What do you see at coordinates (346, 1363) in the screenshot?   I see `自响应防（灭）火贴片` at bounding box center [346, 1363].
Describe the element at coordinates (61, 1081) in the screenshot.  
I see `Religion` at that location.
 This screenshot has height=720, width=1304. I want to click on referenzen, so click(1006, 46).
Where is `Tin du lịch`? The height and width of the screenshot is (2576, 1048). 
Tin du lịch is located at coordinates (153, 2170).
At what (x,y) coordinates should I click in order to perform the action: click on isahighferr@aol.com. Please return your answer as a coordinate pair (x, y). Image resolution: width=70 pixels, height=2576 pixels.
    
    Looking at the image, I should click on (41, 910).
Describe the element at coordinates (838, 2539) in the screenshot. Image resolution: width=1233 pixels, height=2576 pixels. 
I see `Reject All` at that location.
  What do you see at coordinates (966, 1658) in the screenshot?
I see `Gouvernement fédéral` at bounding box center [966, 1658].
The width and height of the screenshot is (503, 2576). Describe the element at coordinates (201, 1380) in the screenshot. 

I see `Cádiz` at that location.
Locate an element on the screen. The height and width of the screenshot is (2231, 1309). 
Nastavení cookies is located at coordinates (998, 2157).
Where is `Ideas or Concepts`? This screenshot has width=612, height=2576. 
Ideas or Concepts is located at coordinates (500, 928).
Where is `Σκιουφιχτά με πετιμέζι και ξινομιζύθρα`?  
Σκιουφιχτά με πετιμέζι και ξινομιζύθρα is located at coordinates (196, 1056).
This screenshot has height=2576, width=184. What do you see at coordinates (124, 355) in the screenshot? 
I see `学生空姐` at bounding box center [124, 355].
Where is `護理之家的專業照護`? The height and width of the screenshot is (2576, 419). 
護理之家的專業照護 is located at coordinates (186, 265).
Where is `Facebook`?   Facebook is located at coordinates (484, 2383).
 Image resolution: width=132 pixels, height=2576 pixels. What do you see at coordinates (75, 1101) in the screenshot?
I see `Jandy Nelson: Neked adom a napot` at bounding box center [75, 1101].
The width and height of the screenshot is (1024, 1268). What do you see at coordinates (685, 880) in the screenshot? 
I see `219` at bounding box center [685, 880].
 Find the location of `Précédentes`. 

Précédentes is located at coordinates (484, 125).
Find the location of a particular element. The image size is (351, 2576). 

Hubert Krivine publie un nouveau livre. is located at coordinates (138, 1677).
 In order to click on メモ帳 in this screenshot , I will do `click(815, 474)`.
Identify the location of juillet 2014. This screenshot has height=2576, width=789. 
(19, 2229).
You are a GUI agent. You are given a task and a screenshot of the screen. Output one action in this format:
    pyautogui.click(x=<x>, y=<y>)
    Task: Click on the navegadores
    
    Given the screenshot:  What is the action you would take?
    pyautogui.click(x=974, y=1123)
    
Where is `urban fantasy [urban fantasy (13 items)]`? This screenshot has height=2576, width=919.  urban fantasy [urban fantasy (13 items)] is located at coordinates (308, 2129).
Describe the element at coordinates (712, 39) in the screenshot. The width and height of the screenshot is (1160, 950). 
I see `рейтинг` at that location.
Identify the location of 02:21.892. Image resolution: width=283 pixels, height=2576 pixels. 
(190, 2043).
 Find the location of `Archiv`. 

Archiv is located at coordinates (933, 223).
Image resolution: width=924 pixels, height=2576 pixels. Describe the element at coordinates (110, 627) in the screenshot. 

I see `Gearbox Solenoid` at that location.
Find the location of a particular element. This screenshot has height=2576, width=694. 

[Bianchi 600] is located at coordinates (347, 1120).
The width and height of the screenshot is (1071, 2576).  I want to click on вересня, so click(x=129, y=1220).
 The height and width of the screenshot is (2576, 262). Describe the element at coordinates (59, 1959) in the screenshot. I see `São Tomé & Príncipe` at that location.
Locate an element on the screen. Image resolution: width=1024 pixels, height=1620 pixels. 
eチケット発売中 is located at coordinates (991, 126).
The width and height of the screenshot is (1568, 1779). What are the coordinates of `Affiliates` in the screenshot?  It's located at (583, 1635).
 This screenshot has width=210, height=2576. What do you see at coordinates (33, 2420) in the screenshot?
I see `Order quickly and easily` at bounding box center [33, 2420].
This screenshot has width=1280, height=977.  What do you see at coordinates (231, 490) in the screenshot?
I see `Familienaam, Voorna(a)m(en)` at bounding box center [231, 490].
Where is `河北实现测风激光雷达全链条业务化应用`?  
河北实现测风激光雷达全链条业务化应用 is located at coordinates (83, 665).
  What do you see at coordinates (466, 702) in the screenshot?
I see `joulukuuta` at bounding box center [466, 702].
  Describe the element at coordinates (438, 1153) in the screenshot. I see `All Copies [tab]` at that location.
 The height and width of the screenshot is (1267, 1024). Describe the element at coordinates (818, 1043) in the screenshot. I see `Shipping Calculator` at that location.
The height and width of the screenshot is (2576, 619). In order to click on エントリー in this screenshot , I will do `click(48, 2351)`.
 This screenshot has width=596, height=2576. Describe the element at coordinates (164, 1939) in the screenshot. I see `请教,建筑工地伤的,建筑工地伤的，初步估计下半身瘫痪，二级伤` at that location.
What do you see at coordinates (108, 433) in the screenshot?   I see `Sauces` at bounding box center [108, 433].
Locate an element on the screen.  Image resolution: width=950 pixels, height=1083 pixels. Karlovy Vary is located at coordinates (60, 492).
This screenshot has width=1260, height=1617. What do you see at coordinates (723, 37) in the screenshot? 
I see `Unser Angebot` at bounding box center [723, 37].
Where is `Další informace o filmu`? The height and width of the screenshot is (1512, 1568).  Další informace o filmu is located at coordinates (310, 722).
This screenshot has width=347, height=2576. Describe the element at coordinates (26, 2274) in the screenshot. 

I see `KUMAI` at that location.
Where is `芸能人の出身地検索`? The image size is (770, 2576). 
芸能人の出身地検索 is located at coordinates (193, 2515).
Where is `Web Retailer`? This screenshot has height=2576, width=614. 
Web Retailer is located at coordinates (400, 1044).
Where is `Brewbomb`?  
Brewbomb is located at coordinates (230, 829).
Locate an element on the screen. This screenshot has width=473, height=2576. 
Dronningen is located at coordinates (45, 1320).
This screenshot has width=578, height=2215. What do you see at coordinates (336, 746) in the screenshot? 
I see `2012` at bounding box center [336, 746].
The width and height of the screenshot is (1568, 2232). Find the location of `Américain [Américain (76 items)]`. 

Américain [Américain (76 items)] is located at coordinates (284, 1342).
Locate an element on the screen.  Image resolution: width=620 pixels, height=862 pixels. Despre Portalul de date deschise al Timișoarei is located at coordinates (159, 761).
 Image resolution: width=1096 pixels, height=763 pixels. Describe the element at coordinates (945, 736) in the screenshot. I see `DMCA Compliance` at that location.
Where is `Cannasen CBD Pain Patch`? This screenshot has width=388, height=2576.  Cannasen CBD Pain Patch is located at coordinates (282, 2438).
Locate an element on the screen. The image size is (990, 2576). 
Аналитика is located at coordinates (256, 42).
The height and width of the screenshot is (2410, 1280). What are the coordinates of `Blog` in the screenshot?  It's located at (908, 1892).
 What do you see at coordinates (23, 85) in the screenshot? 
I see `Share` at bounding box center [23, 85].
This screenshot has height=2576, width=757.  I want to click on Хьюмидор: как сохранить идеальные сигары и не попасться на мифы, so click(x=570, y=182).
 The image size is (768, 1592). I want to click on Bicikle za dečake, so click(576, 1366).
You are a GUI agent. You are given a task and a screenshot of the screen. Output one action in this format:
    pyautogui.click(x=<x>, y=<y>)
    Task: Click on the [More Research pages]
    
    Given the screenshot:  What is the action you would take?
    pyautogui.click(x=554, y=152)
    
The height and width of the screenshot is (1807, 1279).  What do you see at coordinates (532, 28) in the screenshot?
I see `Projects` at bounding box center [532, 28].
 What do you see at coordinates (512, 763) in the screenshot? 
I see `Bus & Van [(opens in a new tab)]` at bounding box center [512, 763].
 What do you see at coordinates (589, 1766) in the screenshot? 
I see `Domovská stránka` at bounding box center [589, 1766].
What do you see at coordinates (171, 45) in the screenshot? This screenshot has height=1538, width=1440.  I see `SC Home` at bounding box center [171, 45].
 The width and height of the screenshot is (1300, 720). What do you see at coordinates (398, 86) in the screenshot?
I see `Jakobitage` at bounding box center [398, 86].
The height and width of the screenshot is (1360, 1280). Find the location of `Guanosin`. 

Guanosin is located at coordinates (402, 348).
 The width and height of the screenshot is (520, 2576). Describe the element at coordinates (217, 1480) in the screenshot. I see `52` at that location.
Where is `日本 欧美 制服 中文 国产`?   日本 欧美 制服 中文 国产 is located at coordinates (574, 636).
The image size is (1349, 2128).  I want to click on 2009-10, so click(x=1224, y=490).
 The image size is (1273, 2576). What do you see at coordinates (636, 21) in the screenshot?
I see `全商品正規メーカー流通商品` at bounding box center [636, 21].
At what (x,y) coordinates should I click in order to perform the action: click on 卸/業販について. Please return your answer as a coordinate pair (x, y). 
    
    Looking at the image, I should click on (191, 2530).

##############################

- _GOAL OF THE EXERCISE_
In the records above, locate the line that contains "click on 卸/業販について.". Repeat it and every line after it, exactly, and nothing else.

- _WRITTEN SOLUTION_
At what (x,y) coordinates should I click in order to perform the action: click on 卸/業販について. Please return your answer as a coordinate pair (x, y). 
    
    Looking at the image, I should click on (191, 2530).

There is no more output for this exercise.